Secondly, it’s not accurate to compare two JDK configs with more than one variable changed. For instance:

  • L31 vs L37: ZGC doesn't use compressed pointers, so there are two variables in this comparison. It’s not possible to attribute any performance difference to either the GC algorithm change or the compressed pointers.
  • L31 vs L47: Similarly, directly comparing two GCs on two different JDKs might lead to some skewed conclusions. JDK21 has numerous compiler optimizations that significantly enhance the overall performance, so GenZ on JDK21 cannot directly compare against G1 on JDK11, with compressed oops on.

Lastly, it would be better to use the latest stable release of dacapo-23.11-chopin. The version you were using, dacapo-evaluation-git-b00bfa9, is a very early-stage snapshot (~2 years ago) and many issues have been resolved since then in the stable release.

We also adapt the above methodology for all our evaluations. Hope this can be helpful for both your evaluation and reproducing our results.

Thank you for your previous guidance! @wenyuzhao

We are working on addressing some of the shortcomings you mentioned. As you may know, we have a modified version of h2 which includes an additional parameter to limit the instantaneous emission rate of requests to a certain value. Currently, we are conducting tests on the response time curves of both lxr and g1. The launch command for lxr has been adjusted based on your provided instructions. The lxr version has been updated according to your recommendation. Could you please assess whether the data we have obtained appears reasonable? Are we employing lxr in the correct manner?

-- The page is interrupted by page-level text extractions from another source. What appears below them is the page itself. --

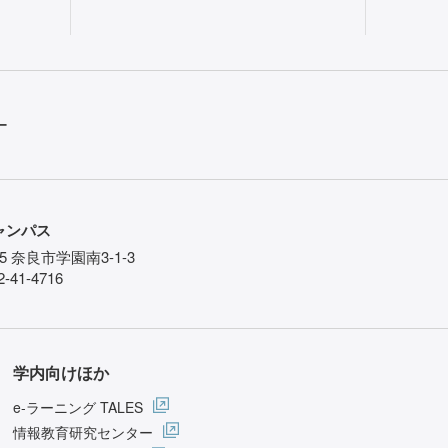
ー
ャンパス
85 奈良市学園南3-1-3
-41-4716
学内向けほか
e-ラーニング TALES
情報教育研究センター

Your guidance is highly valued and appreciated!

Launch script

# LXR
MMTK_PLAN=LXR numactl -C 0-7 -m0 $LXR_JDK/jdk/bin/java -XX:+UseThirdPartyHeap -XX:MaxMetaspaceSize=1024m -XX:MetaspaceSize=1024m -Xmx2382m -Xms2382m -Xlog:gc=info -jar $DACAPO_PATH h2 --throttle $Throughput

# G1
numactl -C 0-7 -m0 $JDK11/java -XX:MaxMetaspaceSize=1024m -XX:MetaspaceSize=1024m -Xmx2382m -Xms2382m  -XX:ParallelGCThreads=8 -XX:ConcGCThreads=2 -XX:InitiatingHeapOccupancyPercent=65 -XX:+UseG1GC -Xlog:gc=info -jar $DACAPO_PATH h2 --throttle $Throughput

RT Curve

G1
Thro        metered-p99
1970.96	    4319.8	
3882.24	    3985	
5738.16	    2650.8	
7535.32	    3333.8	
9205.94	    5249.6	
10656.96    5100.2	
11903.62    5932	
12901.96    6491	
13811.54    8696.4	
14546.1	    11424.8	
15194.12    12427.6	
15818.56    15096.2	
16246.32    18284.6	

LXR
Thro        metered-p99
1966.96     3581.2	
3864.72	    4457.6	
5683.22	    1686.4	
7421.88	    7354.2	
8957.3	    7377.8	
10240.92    6580.4	
11316.18    5844.2	
12263.82    12238.4	
12922.76    10192.8	
13581.58    20549.4	
14144.34    13480.6	
14696.84    13267.8	
15098.82    17917.2	

LXR version

commits:
    mmtk-core: 4ab99bb8270
    mmtk-openjdk: cdbc8decffa
    openjdk: 7caf8f7d

Looks like LXR is enabled correctly. FYI this commit (4ab99bb) requires to enable the mmtk/opt cargo feature. Otherwise it will have performance issues.

I'm not sure how h2 throttling is enabled. H2 in dacapo is a fixed-workload benchmark. I’m not sure whether scaling throughput like this can work well. It may affect metered latency calculation(?)